Girit'te kıta sahanlığına girmeden, hemen onun doğusundan kendi sahilimize... Akdeniz'de en fazla kıta sahanlığı olan biziz. İçeride kimler rahatsız oluyor? Bu önemli. Geçmişte Yunan ve Rumların bizi Akdeniz'e hapsetme planları bozuldu. NATO zirvesinde, Yunan Başkanı ile  görüşme yapma şansı bulduk. 'Biz şu anda devletle anlaşma yaptık. Siz Hafter'le işbirliği yapıyorsunuz' dedik. Hafter kim?"

CHP'YE 'LEJYONER' TEPKİSİ

"Sayın Bahçeli ve heyetine ortaya koydukları tavır sebebiyle çok teşekkür ediyorum. Ana muhalefet partisi, Türk askerine 'lejyoner' diyecek kadar alçalıyor. Bizim askerimiz oraya lejyoner sıfatıyla gitmiyor. Gazi Mustafa Kemal Atatürk, Trablusgarp'a gitti mi?
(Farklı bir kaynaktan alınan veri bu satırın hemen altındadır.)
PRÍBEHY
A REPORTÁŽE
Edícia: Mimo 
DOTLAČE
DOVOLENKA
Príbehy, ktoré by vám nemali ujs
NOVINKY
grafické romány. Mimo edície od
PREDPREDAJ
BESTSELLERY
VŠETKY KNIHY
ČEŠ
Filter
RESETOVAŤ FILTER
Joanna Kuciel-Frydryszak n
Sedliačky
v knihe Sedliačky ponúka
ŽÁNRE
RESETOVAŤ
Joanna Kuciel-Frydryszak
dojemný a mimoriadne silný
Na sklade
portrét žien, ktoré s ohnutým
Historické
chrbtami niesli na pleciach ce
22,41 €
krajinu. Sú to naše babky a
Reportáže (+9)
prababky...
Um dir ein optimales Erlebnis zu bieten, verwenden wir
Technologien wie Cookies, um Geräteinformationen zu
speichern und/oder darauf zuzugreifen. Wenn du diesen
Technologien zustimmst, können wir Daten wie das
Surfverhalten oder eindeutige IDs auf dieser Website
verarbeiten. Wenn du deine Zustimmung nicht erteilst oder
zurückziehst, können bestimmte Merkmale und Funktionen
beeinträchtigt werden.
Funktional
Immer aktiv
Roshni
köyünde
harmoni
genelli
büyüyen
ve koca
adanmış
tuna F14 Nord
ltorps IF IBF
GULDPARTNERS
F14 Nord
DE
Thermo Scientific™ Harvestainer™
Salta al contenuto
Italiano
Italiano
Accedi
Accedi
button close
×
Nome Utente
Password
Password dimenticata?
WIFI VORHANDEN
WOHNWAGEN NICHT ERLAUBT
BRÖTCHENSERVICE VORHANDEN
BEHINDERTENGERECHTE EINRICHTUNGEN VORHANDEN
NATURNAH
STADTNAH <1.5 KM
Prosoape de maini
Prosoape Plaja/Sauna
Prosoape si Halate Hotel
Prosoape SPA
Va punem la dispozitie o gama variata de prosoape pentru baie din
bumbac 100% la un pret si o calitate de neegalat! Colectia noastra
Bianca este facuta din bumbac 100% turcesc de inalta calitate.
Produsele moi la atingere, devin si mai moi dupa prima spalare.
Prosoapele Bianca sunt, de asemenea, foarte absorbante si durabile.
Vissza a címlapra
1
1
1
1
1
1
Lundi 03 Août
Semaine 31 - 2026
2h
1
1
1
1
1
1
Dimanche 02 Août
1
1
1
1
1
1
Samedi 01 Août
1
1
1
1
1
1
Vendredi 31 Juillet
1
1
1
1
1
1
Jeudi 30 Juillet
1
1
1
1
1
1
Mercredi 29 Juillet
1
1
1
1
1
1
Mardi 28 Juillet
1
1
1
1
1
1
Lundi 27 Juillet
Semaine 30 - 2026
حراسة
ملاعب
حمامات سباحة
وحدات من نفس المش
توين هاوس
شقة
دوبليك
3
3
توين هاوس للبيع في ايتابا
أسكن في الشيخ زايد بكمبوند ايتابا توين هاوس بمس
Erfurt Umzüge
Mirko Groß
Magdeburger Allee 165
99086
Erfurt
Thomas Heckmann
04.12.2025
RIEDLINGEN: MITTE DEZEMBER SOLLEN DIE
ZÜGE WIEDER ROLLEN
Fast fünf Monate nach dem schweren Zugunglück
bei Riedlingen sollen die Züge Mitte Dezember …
Gitti. O farklı bir süreçti, bunu yaşadı mı? Yaşadı. Gazi Mustafa Kemal için bunu yakıştırmak mümkün mü? Ana muhalefet lideri bir taraftan 'Doğu Akdeniz'de şu var bu var' deyip 'Türkiye yok diyor' Türkiye'nin orada olması için neden tezkereye destek vermiyorsun? Ana muhalefetin söyleminde çelişki var. Tarihte Trablusgarp'taki haklarımızı elde etmek için girmiştik. Talep var, talep karşısında oraya gidiyoruz. Meşru hükümet güçlü hale getirilmeli.

MUHARİP GÜÇ OLARAK FARKLI EKİPLERİMİZ OLACAK

Bütün güvenlik kurumlarımız arasında eğitim ve öğretim programlarının düzenlenmesi noktasında teknik bilgi ve tecrübe paylaşımı noktasında bizim askerimizin oradaki görevi koordinasyondur. Şu anda bu koordinasyonu yapıyorlar. Orada bir harekat merkezi, bu harekat merkezinde de bizim bir korgeneralimiz bulunacak. Oradaki bu süreci onlar yönetecekler. Şu anda zaten peyderpey gidiyorlar. Şu anda yoğunlaşma... Şu anda muharip güç olarak bizim orada farklı ekiplerimiz olacak. Bunlar bizim askerimizin içinden değil. Bu farklı ekiplerle o muharip güçler orada çalışacak. Ama işin koordinasyonunu bizim üst düzey askerlerimiz... Bunun içinde korgeneralimiz olmak üzere ve bunun yanında korgeneralimizle birlikte özellikle oradaki emir komuta zincirini elinde tutan gayet iyi yetişmiş ekiplerimiz olacak. Onlarla beraber bu süreci işletmiş olacağız.

'SUUDİ ARABİSTAN'IN KINAMASINI KAALE ALMIYORUZ'

"Suudi Arabistan'ın bizi kınamasından rahatsız olmayız, tam aksine biz onu kınıyoruz ve kınamasını da asla kale almıyoruz. Suriye'de Rusya ile olan mutabakatımız çok daha farklı. Dün olan olay. 40 tane fidan İHA tarafından vuruldu. Vuran Hafter. O bir cani. Putin ile yaptığımız mutabakatta burada sivil öldürülmesine izin vermeyeceğiz."